入院し痛みを伴う肝生検を行うのは現実的に難しい事が多いです。痛みの伴わない検査の開発が進み、肝生検のかわりになる検査が出てきました。フィブロスキャンといいます。フィブロスキャンはエコー検査と同じように、体の表面にプローブという道具をあててそこから発せられる振動と超音波の伝わり方から肝臓の硬さや肝臓組織内の脂肪量を測ることができる検査です。エコーと同じく検査は触れるだけで、繰り返し安全に検査を行うことができます。検査の時間も1分程度です。
 
 | フィブロスキャン検査 | |
|---|---|
| 対象疾患 | 脂肪肝、肝硬変を疑う慢性肝疾患、肝硬変 | 
| 費用 | 費用 3割負担 約600円 1割負担 約200円 | 
- 
肝臓の脂肪量がわかります肝臓の脂肪量の度合いを示しており 脂肪肝の検査として有用です CAP dB/m (デシベルパーメーター) 
- 
肝臓の硬さがわかります肝臓の硬さの度合いを示しており肝疾患 進展度や肝硬変の検査として有用です E kPa (キロパスカル) 
 
 フィブロスキャンが
できない場合は?
 
 エコーで脂肪肝を確認出来たら、様々な採血の指標を使ってMASHかどうかを推定する事が可能です。日本肝臓学会認定 肝臓専門医にご相談下さい。
脂肪肝と診断されたら
どうするの?
 
 残念ながら、2025年現在脂肪肝用に作られたお薬はありません。
アルコールによる脂肪肝の場合はまずは禁酒です。1-2か月ほどの禁酒の期間でほとんどの方の肝機能は正常化します。

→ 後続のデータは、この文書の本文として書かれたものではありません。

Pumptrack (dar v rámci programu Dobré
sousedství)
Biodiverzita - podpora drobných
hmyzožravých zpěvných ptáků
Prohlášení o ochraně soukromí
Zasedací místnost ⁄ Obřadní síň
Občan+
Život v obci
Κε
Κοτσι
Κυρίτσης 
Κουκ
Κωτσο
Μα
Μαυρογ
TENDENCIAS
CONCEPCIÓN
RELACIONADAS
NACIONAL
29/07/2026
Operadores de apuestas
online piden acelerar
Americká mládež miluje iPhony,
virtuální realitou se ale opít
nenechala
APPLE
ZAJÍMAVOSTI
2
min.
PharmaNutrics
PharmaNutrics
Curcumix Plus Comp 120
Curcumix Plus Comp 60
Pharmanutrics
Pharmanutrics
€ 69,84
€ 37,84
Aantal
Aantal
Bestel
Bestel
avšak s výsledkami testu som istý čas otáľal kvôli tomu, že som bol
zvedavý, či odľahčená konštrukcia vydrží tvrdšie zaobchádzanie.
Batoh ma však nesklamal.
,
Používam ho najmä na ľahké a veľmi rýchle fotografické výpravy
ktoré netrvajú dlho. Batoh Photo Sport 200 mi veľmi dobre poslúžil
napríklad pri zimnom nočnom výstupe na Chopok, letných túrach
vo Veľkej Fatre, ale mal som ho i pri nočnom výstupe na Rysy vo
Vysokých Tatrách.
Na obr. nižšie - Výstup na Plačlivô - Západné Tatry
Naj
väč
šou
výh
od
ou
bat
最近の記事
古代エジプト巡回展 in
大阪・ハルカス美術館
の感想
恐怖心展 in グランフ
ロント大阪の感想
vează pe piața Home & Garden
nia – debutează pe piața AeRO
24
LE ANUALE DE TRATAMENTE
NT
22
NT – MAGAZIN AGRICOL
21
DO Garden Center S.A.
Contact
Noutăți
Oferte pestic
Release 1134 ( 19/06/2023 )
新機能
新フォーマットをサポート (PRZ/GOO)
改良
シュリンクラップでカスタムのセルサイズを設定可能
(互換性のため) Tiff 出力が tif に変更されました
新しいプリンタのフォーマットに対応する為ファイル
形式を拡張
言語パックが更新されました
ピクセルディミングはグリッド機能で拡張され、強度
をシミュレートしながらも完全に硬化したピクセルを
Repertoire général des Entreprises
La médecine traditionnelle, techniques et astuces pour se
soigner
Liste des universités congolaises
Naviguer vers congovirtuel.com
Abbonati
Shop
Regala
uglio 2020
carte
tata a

MASHの場合は、肥満、糖尿病、脂質異常症、高血圧を伴うことが多く、生活習慣病の治療を行っていきます。生活習慣病は心筋梗塞や脳卒中などの心血管疾患で亡くなることも多いため、その結果MASLD/MASHの方は血管の病気が死因になる事が多いです。食事療法、運動療法などで生活習慣を改善することが基本です。肥満を伴うMASHの患者さんはまずは減量です。7%の減量をする事で血液検査の値は著明に改善します。BMI25以下を目指すようにしましょう。また、筋肉量を増やす事で、基礎代謝を増やす事も効果があります。筋肉が多ければ使用するエネルギーが増える事、また、まだ研究段階ですが筋肉が多い事で肝臓によい影響を出している物質があるのではないかと考えられています。
まとめ
 
 脂肪肝があるとき、MASLDなのかMASHなのかを調べる事が非常に大切です。検査法は血液検査と超音波検査で分かる事が多いですが、MASLDとMASHの境界は血液検査と超音波検査だけでは分からない事も多いです。そのためフィブロスキャンを使用し、肝臓にどの程度脂肪がたまっているかを「肝臓の硬さ」を調べる事で肝硬変に近づいているかを把握する事ができます。 
MASLDの場合は定期的な採血、腹部エコー、フィブロスキャンを行い、進行していないかのチェックを行う事が大切です。
よくある質問
- 
フィブロスキャンの予約は可能ですか?保険診療ですので医師が検査が必要と判断した場合に行っていきます。診療予約をお取り下さい。 
- 
検査するときに食事はしてはいけないですか?同時に腹部のエコー検査を行う事も多い為、食事をしていない方がベターです。 
- 
費用はどの程度ですか?フィブロスキャン検査は、保険診療が適用されます。3割負担で約600円、1割負担で約200円程度です。同時に腹部エコー検査を行う場合は、初診・再診料なども含めて約3000円のご負担となります。